From mboxrd@z Thu Jan  1 00:00:00 1970
Received: from eggs.gnu.org ([2001:4830:134:3::10]:42418)
	by lists.gnu.org with esmtp (Exim 4.71)
	(envelope-from <darren.kenny@oracle.com>) id 1ds7mj-00055A-WB
	for qemu-devel@nongnu.org; Wed, 13 Sep 2017 09:33:01 -0400
Received: from Debian-exim by eggs.gnu.org with spam-scanned (Exim 4.71)
	(envelope-from <darren.kenny@oracle.com>) id 1ds7mf-0002Tp-Lh
	for qemu-devel@nongnu.org; Wed, 13 Sep 2017 09:32:57 -0400
Message-ID: <59B93376.1070108@oracle.com>
Date: Wed, 13 Sep 2017 14:32:38 +0100
From: Darren Kenny <darren.kenny@oracle.com>
MIME-Version: 1.0
References: <59B91B00.20208@oracle.com> <59B91DCA.5080405@oracle.com>
	<20170913122005.GB5319@localhost.localdomain>
In-Reply-To: <20170913122005.GB5319@localhost.localdomain>
Content-Type: text/plain; charset=UTF-8; format=flowed
Content-Transfer-Encoding: 7bit
Subject: Re: [Qemu-devel] [Qemu-block] Q: Report of leaked clusters with
 qcow2 when disk is resized with a live VM
List-Id: <qemu-devel.nongnu.org>
List-Unsubscribe: <https://lists.nongnu.org/mailman/options/qemu-devel>,
	<mailto:qemu-devel-request@nongnu.org?subject=unsubscribe>
List-Archive: <http://lists.nongnu.org/archive/html/qemu-devel/>
List-Post: <mailto:qemu-devel@nongnu.org>
List-Help: <mailto:qemu-devel-request@nongnu.org?subject=help>
List-Subscribe: <https://lists.nongnu.org/mailman/listinfo/qemu-devel>,
	<mailto:qemu-devel-request@nongnu.org?subject=subscribe>
To: Kevin Wolf <kwolf@redhat.com>
Cc: qemu-devel@nongnu.org, qemu-block@nongnu.org

Hi Kevin,

Thanks for getting back to me so quickly.

Kevin Wolf wrote:
> Am 13.09.2017 um 14:00 hat Darren Kenny geschrieben:
>> [Cross-posted from qemu-devel, meant to send here first]
>
> Just keep both lists in the CC for the same email.

Will do.
> There is an issue here, which is that you are accessing the image at 
> the same time from two separate processes. qemu is using writeback 
> caches in order to improve performance, so only after the guest has 
> issued a flush command to its disk or after you shut down or at least 
> pause qemu, the changes are fully written to the image file. In qemu 
> 2.10, you would probably see this instead: $ qemu-img check 
> ./test.qcow2 qemu-img: Could not open './test.qcow2': Failed to get 
> shared "write" lock Is another process using the image? This lock can 
> be overridden, but at least it shows clearly that you are doing 
> something that you probably shouldn't be doing.

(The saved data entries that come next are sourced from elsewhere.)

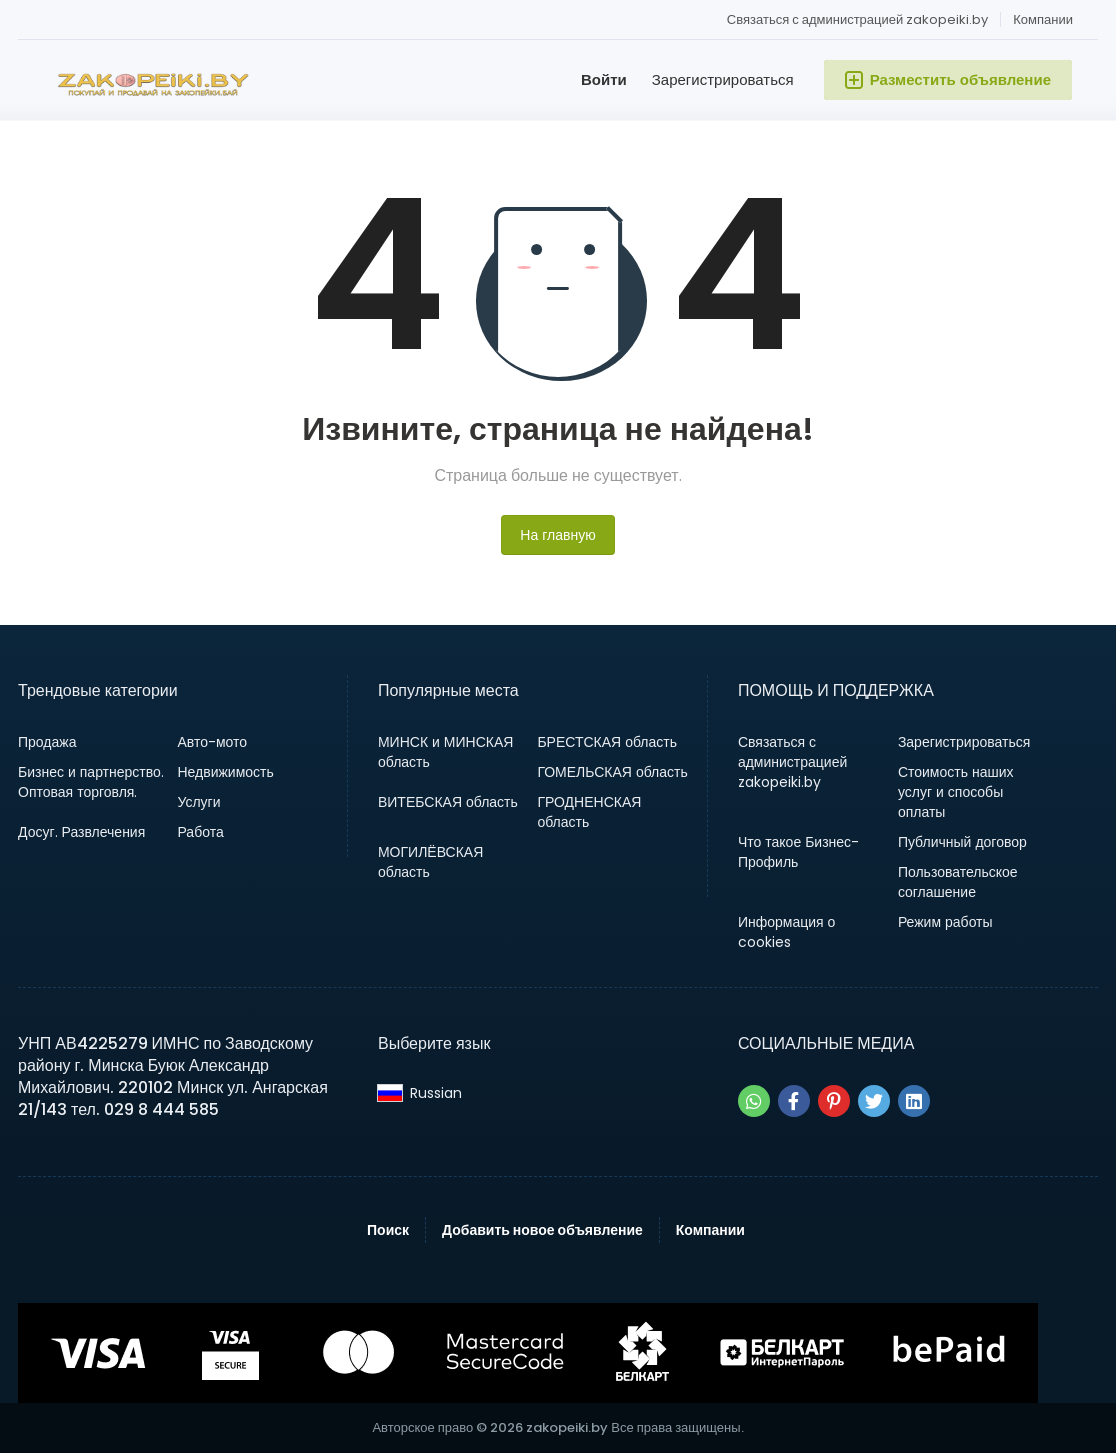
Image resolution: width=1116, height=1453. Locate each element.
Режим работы (945, 922)
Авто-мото (212, 742)
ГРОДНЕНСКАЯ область (589, 812)
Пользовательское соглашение (958, 882)
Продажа (47, 742)
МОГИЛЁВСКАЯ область (430, 862)
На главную (557, 535)
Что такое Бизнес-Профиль (798, 852)
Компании (1043, 19)
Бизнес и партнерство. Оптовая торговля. (91, 782)
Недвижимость (225, 772)
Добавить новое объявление (542, 1230)
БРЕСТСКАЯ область (607, 742)
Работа (200, 832)
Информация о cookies (787, 932)
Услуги (198, 802)
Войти (604, 79)
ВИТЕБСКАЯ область (448, 802)
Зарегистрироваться (723, 79)
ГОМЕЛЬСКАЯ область (612, 772)
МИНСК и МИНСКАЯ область (445, 752)
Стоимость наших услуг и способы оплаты (956, 792)
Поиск (388, 1230)
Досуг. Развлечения (81, 832)
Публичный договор (962, 842)
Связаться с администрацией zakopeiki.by (857, 19)
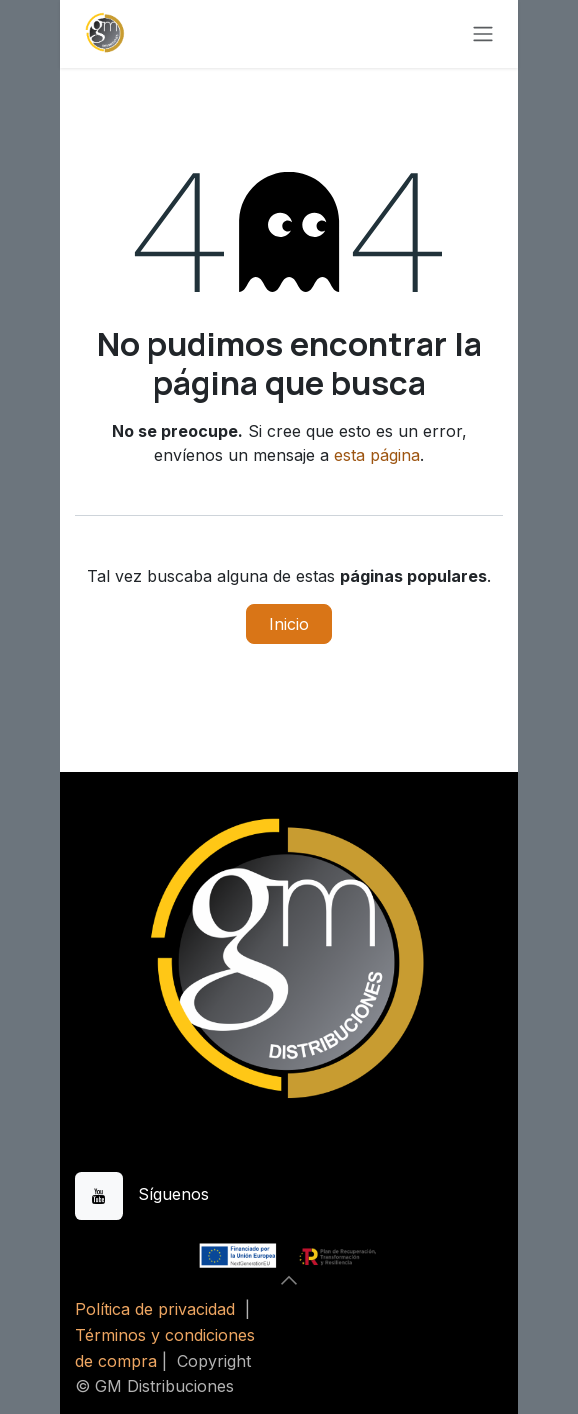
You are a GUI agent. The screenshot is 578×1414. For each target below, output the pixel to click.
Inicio (289, 624)
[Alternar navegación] (483, 34)
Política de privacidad (155, 1309)
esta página (377, 455)
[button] (289, 1280)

Hmm, I've just updated to the HEAD of the Git repo, and I didn't see this
locking behaviour, it still did the same thing as before.

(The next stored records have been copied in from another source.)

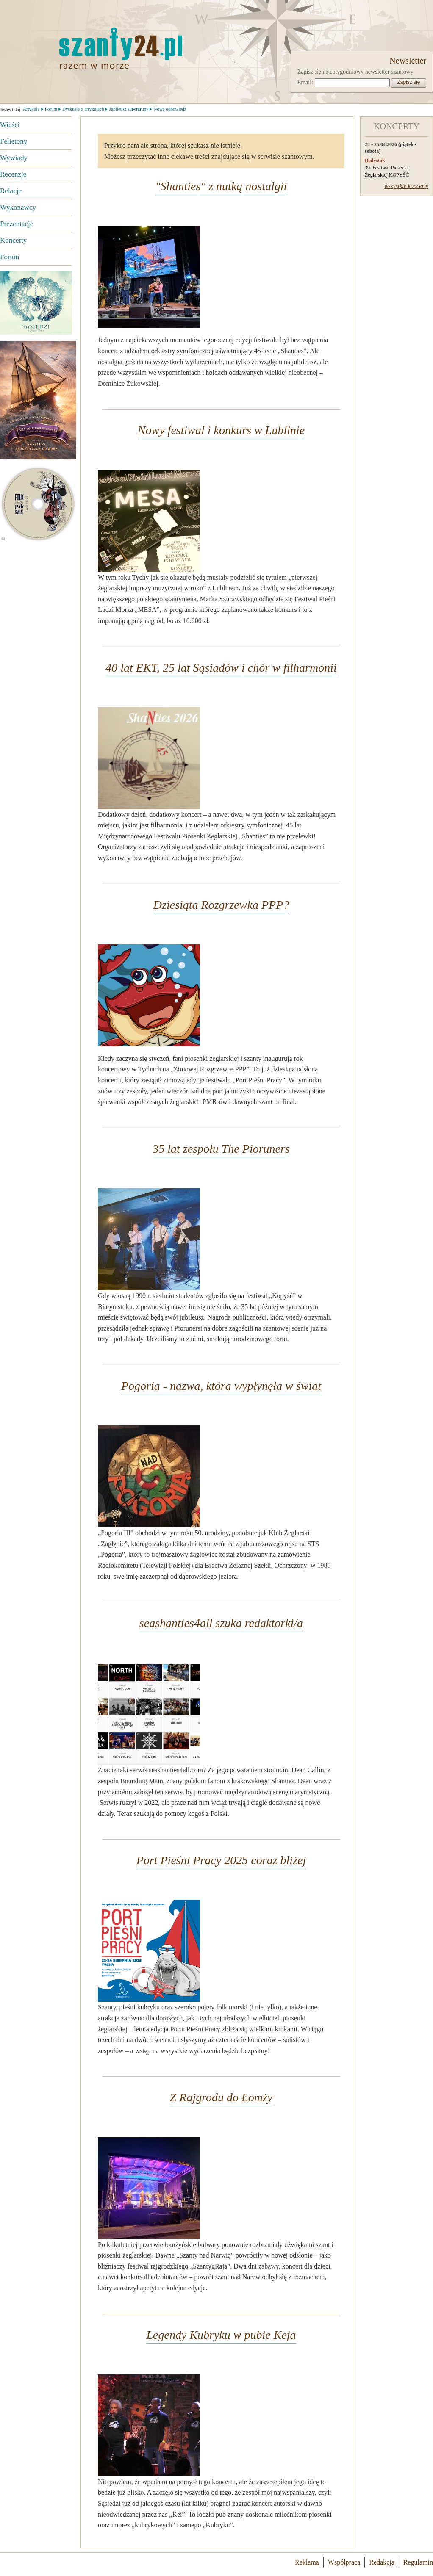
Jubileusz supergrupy (128, 108)
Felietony (13, 141)
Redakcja (381, 2562)
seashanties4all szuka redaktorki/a (221, 1623)
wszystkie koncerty (406, 186)
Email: (305, 82)
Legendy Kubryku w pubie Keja (221, 2334)
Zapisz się (408, 82)
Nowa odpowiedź (169, 108)
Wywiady (14, 158)
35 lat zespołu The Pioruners (221, 1148)
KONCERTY (396, 126)
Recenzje (13, 174)
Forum (9, 257)
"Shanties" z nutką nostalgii (221, 186)
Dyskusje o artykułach (83, 108)
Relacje (11, 191)
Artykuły (31, 108)
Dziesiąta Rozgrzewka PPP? (221, 904)
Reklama (307, 2562)
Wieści (10, 125)
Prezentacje (16, 224)
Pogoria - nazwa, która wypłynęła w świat (221, 1385)
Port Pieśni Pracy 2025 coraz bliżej (221, 1860)
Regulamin (418, 2562)
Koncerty (13, 240)
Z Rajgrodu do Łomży (221, 2097)
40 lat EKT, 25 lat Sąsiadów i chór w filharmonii (221, 667)
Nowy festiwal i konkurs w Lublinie (221, 430)
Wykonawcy (18, 207)
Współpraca (344, 2562)
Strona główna (78, 48)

Does the disk need to be formatted/mounted before it's seen as locked?
Or even a configure option?

The version that have is:

     $ qemu-img --version
     qemu-img version 2.10.50 (v2.10.0-476-g04ef330)
     Copyright (c) 2003-2017 Fabrice Bellard and the QEMU Project developers

     $ qemu-system-x86_64 --version
     QEMU emulator version 2.10.50 (v2.10.0-476-g04ef330)
     Copyright (c) 2003-2017 Fabrice Bellard and the QEMU Project developers

The last commit I have is (as in the version string):

     04ef330 tcg/tci: do not use ldst label (never implemented)

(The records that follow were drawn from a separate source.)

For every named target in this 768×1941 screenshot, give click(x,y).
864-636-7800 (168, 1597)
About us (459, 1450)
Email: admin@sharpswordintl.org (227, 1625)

>> What I observed, then was that if I powered down the VM, or even just
>> quit the VM, that the subsequent check of the disk would say that
>> everything was just fine, and there no longer were leaked clusters.
>
> Yes, quitting the VM writes out all of the cached data, so the on-disk
> state and the in-memory state become fully consistent again.

OK

>> In looking at the code in qcow2_truncate() it would appear that in the case
>> where prealloc has the value PREALLOC_MODE_OFF, that we don't flush the
>> metadata to disk - which seems to be the case here.
>>
>> If I ignore the if test, and always execute the block in block/qcow2.c,
>> lines 3250 to 3258:
>>
>>    if (prealloc != PREALLOC_MODE_OFF) {
>>        /* Flush metadata before actually changing the image size */
>>        ret = bdrv_flush(bs);
>>        if (ret<  0) {
>>            error_setg_errno(errp, -ret,
>>                             "Failed to flush the preallocated area to disk");
>>            return ret;
>>        }
>>    }
>>
>> causing the flush to always be done, then the check will succeed when
>> the VM is still running.
>>
>> While I know that this resolves the issue, I can only imagine that
>> there was some reason that this check for !PREALLOC_MODE_OFF was being
>> done in the first place.
>>
>> So, I'm hoping that someone here might be able to explain to me why
>> that check is needed, but also why it might be wrong to do the flush
>> regardless of the value of prealloc here.
>
> Doing a flush here wouldn't be wrong, but it's also unnecessary and
> would slow down the operation a bit.
Sure, but how often does a resize/truncate get done? Would seem like a
small impact to do it - but I agree w.r.t. the single-process access
as a better solution.
> For the preallocation case, the goal that is achieved with the flush is
> that the header update with the new image size is only written if the
> preallocation succeeded, so that in error cases you don't end up with an
> image that seems to be resized, but isn't actually preallocated as
> requested.
Understood, thanks.
>> If it is wrong to do that flush here, then would anyone have
>> suggestions as to an alternative solution to this issue?
>
> Don't call 'qemu-img check' (or basically any other operation on the
> image) while a VM is using the image.
Heh, sure - if the locking was working as you describe then I think
I would be fine with that :)

Thanks,

Darren.